Edit: "The newly-discovered manuscript in the National Central Library of Rome of Caedmon’s Hymn dates from between the years 800 and 830, making it the third oldest surviving text of the poem." So... 1.2k then?
- The manuscript is ~1200 years old, but the poem was composed earlier. The Venerable Bede, who died in 735, includes it and the story of its composition in his Ecclesiastical History of the English People: according to that story, it was composed while Saint Hilda was abbess of Whitby, c.660-680.
- Another commentator mentions that the poem may have been published 1200 years ago, but authored much earlier.
- For those interested in learning old English, I’ve been going through Oswald Bera by Colin Gorrie -
https://colingorrie.com/books/osweald-bera/
Basically it’s a full blown story/graded reader with no modern English apart from vocabulary. You build an understanding of the language as you read the book and what is initially gibberish becomes quite clear as you progress . It does help if you’ve had a lot of exposure to German ( vocab and grammar), or barring this any case inflected language.
What’s noticeable is that it’s about 200 pages long, so the story gets quite sophisticated , and rather unexpectedly the book is a bit of a page-turner !
- This is super interesting! I wonder if there is something like this for other languages!
- Here is the translation from the article. Which is slightly different from what is listed below in the comments.
Now let us praise Heaven-Kingdom's guardian, the Maker's might and his mind's thoughts, the work of the glory-father—of every wonder, eternal Lord. He established a beginning. He first shaped for men's sons Heaven as a roof, the holy Creator; then middle-earth mankind's guardian, eternal Lord, afterwards prepared the earth for men, the Lord almighty.
- It really baffles (and amazes) me that Old English is practically unintelligible to modern day English speakers.
- If you go back half a millennium, most languages are the same.
The sign above the door at the primary school outside Karlstejn Castle is unreadable to a speaker of modern Czech.
School website: https://www.skolakarlstejn.cz/
Better pics can be found easily.
It's quite rare for a language to remain close enough to be intelligible.
English is a mongrel, with influences from old French and ancient Saxon and Norse and Celtic. Every few centuries you go back, you strip away whole layers of additional vocabulary left by the descendants of successive invasions.

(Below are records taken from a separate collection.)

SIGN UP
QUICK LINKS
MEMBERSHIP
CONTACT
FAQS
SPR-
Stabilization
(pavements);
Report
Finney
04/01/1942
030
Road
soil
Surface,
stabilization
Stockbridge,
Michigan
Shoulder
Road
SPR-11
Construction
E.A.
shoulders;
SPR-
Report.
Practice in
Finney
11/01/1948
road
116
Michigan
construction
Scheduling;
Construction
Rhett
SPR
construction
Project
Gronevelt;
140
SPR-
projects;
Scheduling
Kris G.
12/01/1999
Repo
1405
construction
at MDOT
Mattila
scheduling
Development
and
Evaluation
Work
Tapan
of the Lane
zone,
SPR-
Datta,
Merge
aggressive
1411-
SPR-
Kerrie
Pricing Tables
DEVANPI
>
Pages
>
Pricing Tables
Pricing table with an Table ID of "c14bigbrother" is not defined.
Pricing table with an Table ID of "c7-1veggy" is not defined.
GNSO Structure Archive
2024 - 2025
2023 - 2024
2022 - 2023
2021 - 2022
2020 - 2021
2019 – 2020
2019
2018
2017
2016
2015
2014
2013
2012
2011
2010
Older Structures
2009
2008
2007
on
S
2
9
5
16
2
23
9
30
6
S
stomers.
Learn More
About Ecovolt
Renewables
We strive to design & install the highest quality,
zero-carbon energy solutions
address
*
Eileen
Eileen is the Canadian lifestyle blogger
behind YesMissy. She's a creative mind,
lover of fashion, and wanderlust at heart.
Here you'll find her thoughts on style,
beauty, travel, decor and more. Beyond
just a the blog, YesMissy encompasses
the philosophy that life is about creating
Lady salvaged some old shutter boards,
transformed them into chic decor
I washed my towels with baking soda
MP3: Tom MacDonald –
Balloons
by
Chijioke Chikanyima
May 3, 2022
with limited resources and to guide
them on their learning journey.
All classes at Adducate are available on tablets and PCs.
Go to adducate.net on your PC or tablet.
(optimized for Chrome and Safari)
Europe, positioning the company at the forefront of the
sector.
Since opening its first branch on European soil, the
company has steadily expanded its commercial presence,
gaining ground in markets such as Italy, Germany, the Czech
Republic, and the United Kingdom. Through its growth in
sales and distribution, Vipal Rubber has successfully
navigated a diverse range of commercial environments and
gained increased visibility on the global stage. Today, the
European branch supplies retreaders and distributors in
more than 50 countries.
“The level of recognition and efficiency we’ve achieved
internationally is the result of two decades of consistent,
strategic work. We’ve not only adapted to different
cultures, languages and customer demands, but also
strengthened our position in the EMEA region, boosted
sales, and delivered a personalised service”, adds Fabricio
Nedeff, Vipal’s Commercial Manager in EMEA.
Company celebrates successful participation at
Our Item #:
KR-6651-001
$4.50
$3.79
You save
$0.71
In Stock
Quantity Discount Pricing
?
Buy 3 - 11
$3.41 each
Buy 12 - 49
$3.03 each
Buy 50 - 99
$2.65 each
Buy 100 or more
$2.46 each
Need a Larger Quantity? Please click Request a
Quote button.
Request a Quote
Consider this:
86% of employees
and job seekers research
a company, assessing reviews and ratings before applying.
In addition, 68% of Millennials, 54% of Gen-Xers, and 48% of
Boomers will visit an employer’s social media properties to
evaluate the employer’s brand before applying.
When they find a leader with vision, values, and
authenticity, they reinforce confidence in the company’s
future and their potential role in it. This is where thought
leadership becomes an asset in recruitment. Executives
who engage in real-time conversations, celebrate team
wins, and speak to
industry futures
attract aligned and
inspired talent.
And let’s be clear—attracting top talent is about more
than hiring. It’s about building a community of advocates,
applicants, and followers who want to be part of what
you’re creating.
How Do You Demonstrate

- Article could benefit from some editing: the poem is from variously the 7th, 8th and 9th centuries! After reading a few times I get that one date is the supposed composition date, the second is the publication date of Beade, and the last is the date of transcription for the copy in Rome.
- Yeah, that threw me as well.
Also worth pointing out that the Old English version at each of those dates probably varied quite a bit. This was the time period over which Old English was being influenced by external factors such as Norse and Latin.